▶ [Activity]: The answer must be a single number: how many lines below contain "afgørende".

== Segment start ==

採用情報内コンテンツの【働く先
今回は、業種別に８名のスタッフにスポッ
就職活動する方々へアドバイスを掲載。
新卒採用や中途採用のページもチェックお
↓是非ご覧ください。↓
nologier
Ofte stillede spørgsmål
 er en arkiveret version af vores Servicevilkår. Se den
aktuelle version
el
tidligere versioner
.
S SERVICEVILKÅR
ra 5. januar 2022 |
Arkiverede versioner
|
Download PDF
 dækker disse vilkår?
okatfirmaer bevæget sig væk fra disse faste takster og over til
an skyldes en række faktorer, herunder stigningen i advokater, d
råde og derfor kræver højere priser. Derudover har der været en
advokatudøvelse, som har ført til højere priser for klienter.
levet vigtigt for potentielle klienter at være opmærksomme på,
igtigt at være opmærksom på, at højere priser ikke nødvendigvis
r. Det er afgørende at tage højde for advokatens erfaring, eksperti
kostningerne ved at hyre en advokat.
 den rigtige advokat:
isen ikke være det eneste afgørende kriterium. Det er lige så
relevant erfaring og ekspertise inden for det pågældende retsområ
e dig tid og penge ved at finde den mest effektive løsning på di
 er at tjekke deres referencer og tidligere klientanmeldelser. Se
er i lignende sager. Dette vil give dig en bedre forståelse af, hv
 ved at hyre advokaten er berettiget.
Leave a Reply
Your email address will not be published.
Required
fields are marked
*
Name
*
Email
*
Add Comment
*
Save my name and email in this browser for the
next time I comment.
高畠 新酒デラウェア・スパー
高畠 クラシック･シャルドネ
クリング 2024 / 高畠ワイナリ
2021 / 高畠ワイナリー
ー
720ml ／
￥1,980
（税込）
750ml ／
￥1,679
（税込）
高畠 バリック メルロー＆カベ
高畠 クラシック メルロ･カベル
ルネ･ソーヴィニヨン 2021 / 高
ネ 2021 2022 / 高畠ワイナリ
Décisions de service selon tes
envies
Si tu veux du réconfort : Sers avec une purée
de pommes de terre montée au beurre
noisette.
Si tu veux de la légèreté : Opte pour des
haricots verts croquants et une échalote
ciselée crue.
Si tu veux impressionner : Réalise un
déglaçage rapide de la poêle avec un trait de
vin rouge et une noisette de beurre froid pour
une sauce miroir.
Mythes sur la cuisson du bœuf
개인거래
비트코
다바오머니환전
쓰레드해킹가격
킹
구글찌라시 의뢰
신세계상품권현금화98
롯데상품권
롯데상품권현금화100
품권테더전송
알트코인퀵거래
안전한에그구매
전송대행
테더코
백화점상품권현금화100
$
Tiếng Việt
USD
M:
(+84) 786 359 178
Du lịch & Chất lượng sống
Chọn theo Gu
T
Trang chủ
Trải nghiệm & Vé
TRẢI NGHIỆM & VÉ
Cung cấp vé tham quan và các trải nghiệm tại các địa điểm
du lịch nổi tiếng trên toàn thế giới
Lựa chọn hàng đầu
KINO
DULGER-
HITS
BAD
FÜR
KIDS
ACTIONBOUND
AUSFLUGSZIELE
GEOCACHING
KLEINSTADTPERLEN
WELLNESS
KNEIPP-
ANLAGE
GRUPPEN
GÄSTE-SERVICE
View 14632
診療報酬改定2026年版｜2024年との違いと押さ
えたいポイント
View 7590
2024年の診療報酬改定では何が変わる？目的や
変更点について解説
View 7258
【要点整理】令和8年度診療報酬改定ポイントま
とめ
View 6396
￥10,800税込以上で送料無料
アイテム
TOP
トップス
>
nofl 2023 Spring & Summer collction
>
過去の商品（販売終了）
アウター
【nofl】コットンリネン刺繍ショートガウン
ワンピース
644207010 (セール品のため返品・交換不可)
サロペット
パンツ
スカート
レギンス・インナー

== Segment end ==
== Segment start ==

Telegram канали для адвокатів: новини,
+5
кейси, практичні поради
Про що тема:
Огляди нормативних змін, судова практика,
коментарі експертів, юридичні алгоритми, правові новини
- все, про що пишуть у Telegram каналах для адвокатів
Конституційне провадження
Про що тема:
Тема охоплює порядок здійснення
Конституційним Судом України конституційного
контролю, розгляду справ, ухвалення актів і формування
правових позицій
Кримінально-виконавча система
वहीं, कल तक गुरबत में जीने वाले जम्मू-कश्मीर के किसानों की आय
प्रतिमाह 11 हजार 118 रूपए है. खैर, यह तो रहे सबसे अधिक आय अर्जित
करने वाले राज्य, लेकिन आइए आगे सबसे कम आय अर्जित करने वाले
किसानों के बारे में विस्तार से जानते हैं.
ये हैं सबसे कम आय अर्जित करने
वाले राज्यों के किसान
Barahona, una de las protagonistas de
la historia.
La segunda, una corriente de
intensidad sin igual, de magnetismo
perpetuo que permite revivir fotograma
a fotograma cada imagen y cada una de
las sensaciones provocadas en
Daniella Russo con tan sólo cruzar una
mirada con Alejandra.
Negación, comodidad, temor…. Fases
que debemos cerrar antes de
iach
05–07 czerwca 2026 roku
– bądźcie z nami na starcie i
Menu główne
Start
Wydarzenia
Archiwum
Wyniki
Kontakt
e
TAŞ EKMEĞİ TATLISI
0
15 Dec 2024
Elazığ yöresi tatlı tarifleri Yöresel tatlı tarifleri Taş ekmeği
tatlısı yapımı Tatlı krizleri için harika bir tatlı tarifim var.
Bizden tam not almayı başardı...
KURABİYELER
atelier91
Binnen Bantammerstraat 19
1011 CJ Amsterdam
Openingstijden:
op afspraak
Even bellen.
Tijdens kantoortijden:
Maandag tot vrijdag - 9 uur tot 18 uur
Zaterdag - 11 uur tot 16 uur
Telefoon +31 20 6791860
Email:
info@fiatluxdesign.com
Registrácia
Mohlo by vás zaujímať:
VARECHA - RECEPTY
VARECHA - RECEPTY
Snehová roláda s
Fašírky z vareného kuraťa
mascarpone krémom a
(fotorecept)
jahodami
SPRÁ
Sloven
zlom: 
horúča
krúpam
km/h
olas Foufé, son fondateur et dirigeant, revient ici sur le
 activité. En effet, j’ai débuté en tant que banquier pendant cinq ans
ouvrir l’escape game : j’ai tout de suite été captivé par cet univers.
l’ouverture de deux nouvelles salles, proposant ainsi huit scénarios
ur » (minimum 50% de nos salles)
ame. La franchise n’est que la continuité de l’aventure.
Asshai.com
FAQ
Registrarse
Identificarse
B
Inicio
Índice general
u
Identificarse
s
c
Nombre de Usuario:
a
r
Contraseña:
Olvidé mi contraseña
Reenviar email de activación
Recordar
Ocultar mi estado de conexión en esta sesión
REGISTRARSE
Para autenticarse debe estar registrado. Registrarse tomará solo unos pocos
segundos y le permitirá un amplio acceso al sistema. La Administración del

== Segment end ==

▶ [Output of the exercise]: 2